There was a lot of news generated from this week’s E3, the annual Los Angeles trade show for console and PC games.
Usually, the bigger announcements are in the way of hotly anticipated new hardware and titles. And there certainly was that, with the unveiling of Sony’s Playstation 4 and Microsoft’s Xbox One, the latest entries into the newest generation of gaming consoles.
But the biggest news has less to do with new technology and more to do with old. Specifically, used games and the use of DRM (digital-rights management), a term given to a method of control access to copyrighted material through technology. Digital-rights management pertains to CDs, DVDs and Blu-rays, and even eBooks.
With video games, DRM could mean consumers pay additional fees for used titles, or in the case of the always-on games, which require constant Internet access, a used game could be rendered useless by a publisher if it’s been previously registered by another user.

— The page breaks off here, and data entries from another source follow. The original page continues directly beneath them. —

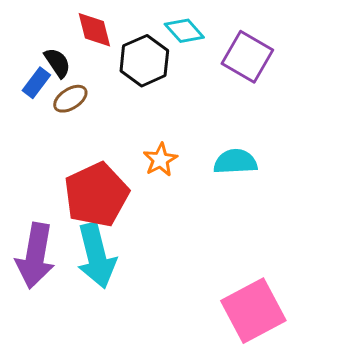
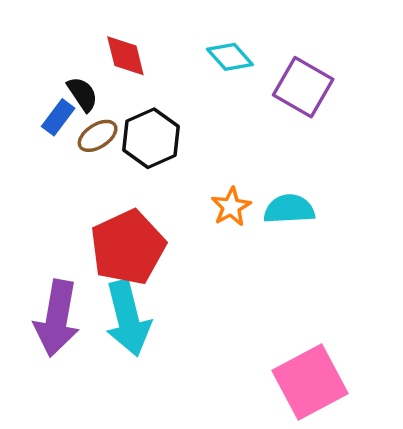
black hexagon: (144, 61) -> (151, 138), moved
orange star: (160, 160) -> (231, 207), moved

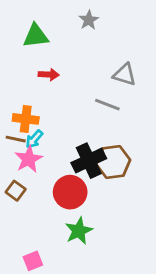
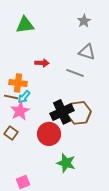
gray star: (89, 20) -> (84, 21), moved
red arrow: (49, 75) -> (42, 63), moved
green star: (79, 231) -> (66, 163), moved, turned -30

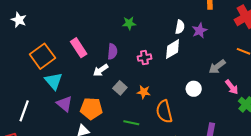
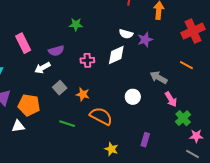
white semicircle: (180, 27) -> (126, 34), turned 88
purple semicircle: (112, 52) -> (56, 51), turned 63
gray arrow: (217, 67) -> (159, 77), turned 60
orange semicircle: (164, 112) -> (101, 116), turned 125

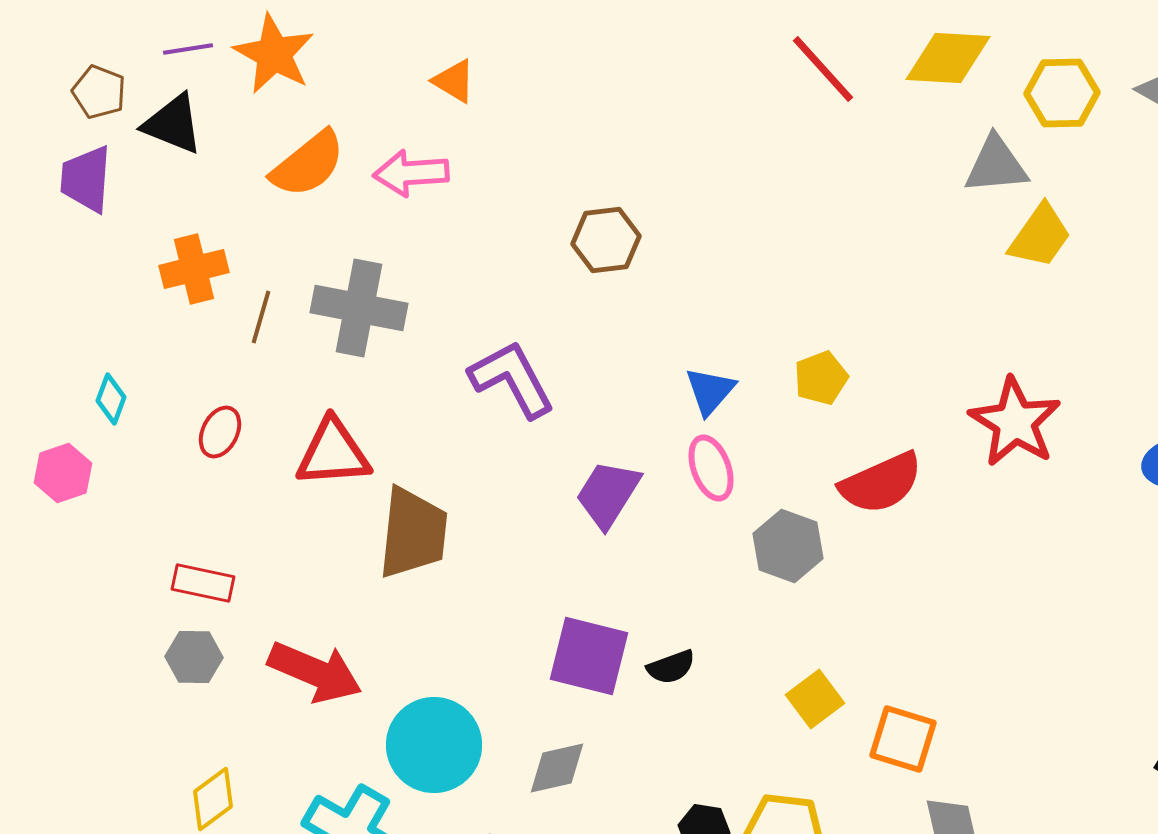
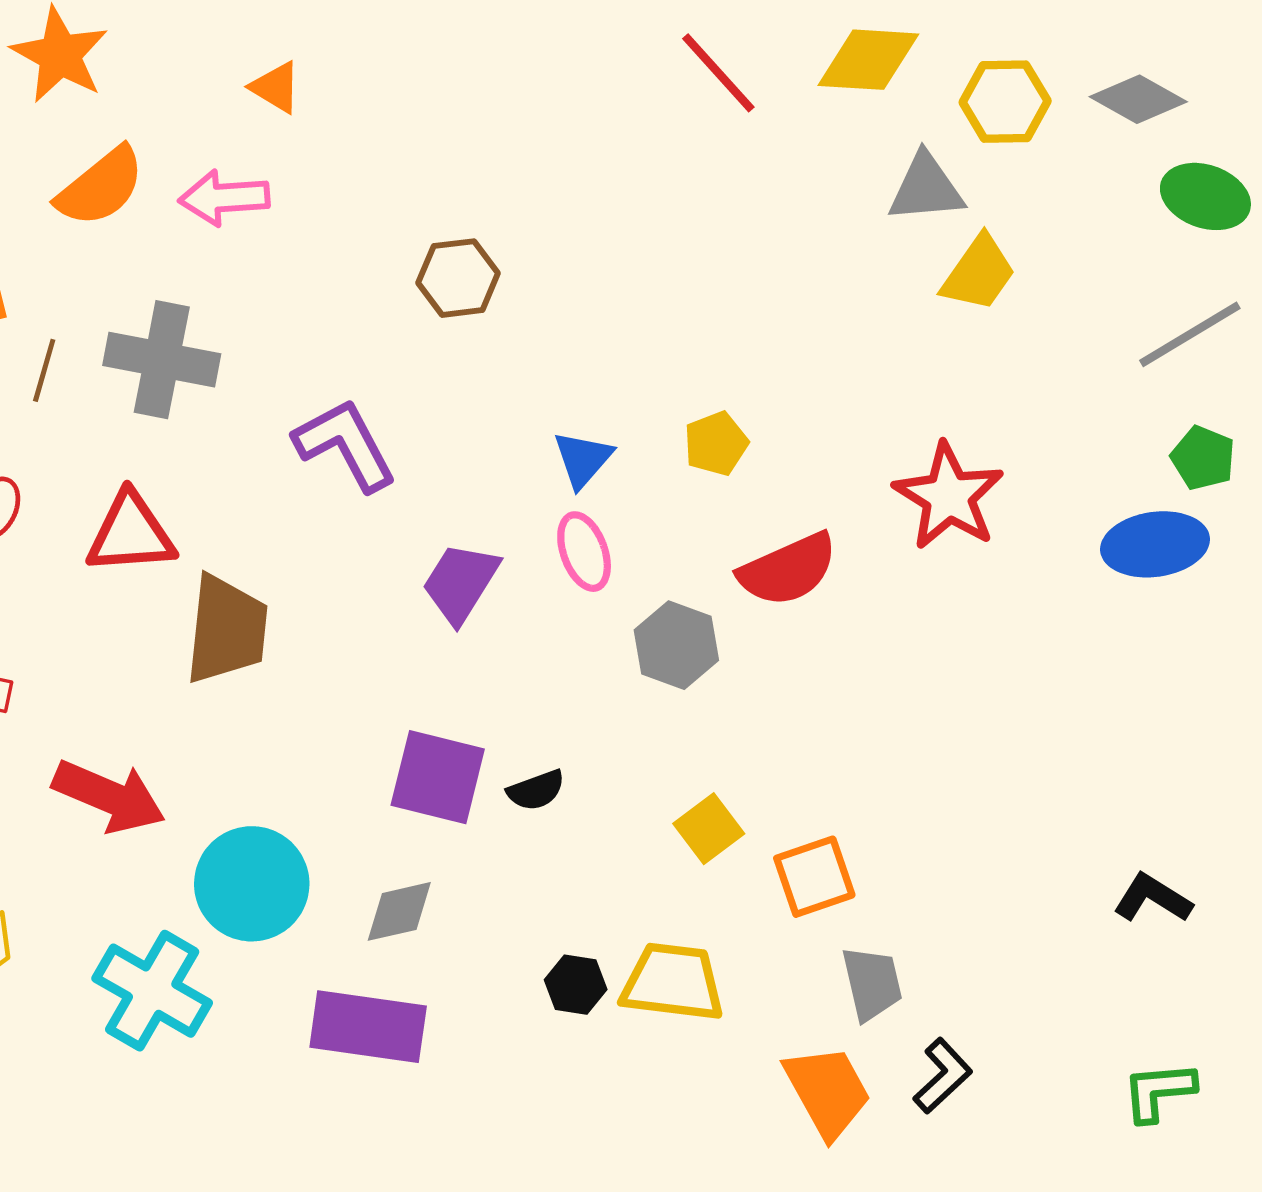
orange square: (903, 739) -> (814, 877), turned -36

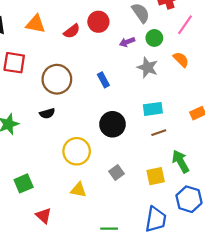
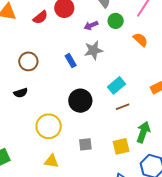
gray star: (147, 67) -> (93, 50), moved, turned -30
brown circle: (57, 79) -> (28, 61), size x0.7
cyan rectangle: (153, 109) -> (117, 85), turned -30
green arrow: (181, 161) -> (143, 132), turned 50
gray square: (116, 173) -> (85, 144), turned 32

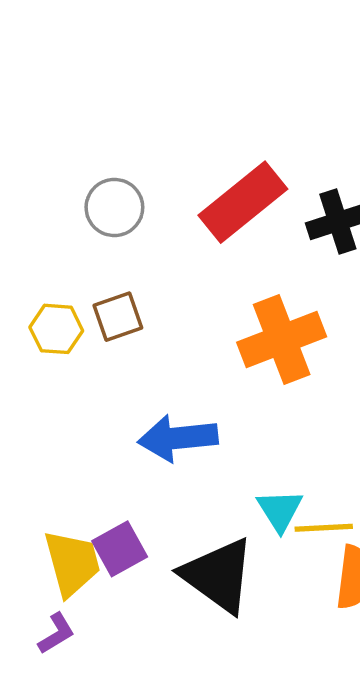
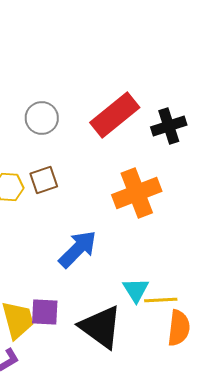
blue arrow: (178, 438) -> (78, 249), turned 141
purple square: (120, 549) -> (45, 312), turned 32

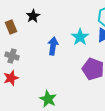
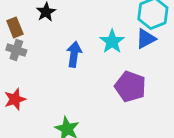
gray cross: (12, 56) -> (16, 50), moved

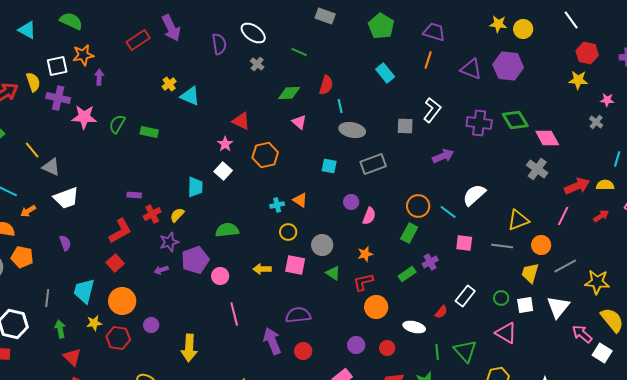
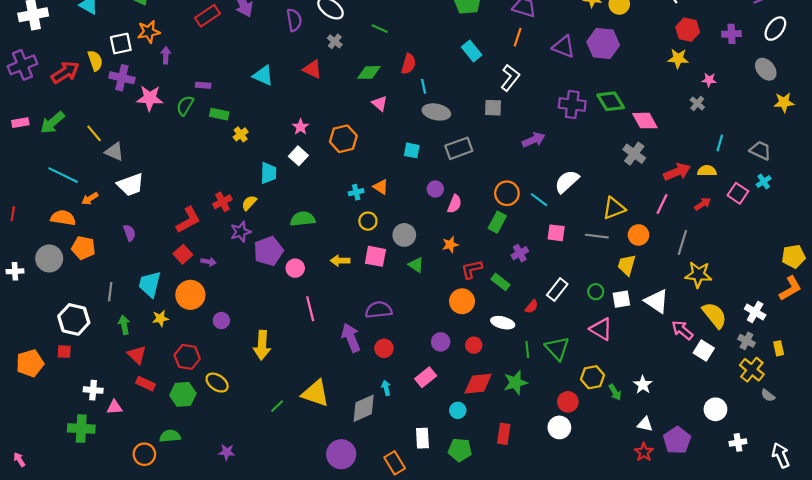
yellow cross: (169, 84) -> (241, 134), moved
white L-shape: (432, 110) -> (510, 78), moved
red triangle: (241, 121) -> (312, 69), moved
purple rectangle: (134, 195) -> (203, 85), moved
gray line: (565, 266) -> (682, 242), moved, turned -45
purple arrow: (161, 270) -> (209, 262), moved, turned -152
green rectangle: (407, 274) -> (501, 282), moved, turned 72
red L-shape: (363, 282) -> (472, 269), moved
white triangle: (558, 307) -> (657, 301), turned -35
red hexagon: (118, 338) -> (187, 357), moved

Microsoft, with its neutral stance on DRM for the Xbox One, has tacitly embraced the practice by not denouncing it outright. And while this is to the advantage of a “special partner” like game publisher Electronic Arts — a longtime advocate of placing controls on games, and which, until recently, instituted an “online pass” to require secondhand game owners to pay fees — the announcement elicited criticism from gamers. Among them is David Mrozek, aka The Video Game Critic, founder of the site videogamecritic.com.
“I’m angry about DRM because Microsoft is trying to take game ownership away from gamers,” the Ellicott City, Md., resident said in an recent email interview. “I have enjoyed collecting games all my life, and I like the idea of owning them. With DRM, you are basically just leasing the games. Microsoft must give you ‘permission’ to play the game you purchased — for full price, no less. And when Microsoft stops supporting the Xbox One at some point in time, the games will no longer be playable. There is no upside for the consumer. The fact that Microsoft believes gamers will go along with this model blindly is an insult.”
DRM is meant to curb piracy, but studies indicate its effectiveness against illegal copying is dubious at best, not to mention that consumers resent the Big Brother practice.
Several years ago, Sony BMG suffered a digital-rights management public relations nightmare when it was discovered the company was secretly installing what amounted to spyware on PCs with millions of its music CDs. The rootkit was designed to limit piracy, but it inadvertently gave hackers backdoor access to the computer. Sony subsequently apologized and dropped the method.
It was no surprise, then, that on Monday Jack Tretton, president and CEO of Sony Computer Entertainment of America, announced to great applause that the PS4 would not use DRM, although a later clarification to media indicated that Sony, like Microsoft, was leaving it up to the game publishers to determine their own policies, at least when it comes to used games played online.
“Similar to PS3, we will not dictate the online used game strategy [the ability to play used games online] of its publishing partners. As announced, PS4 will not have any gating restrictions for used disc-based games. When a gamer buys a PS4 disc they have [the] right to use that copy of the game, so they can trade-in the game at retail, sell it to another person, lend it to a friend, or keep it forever.”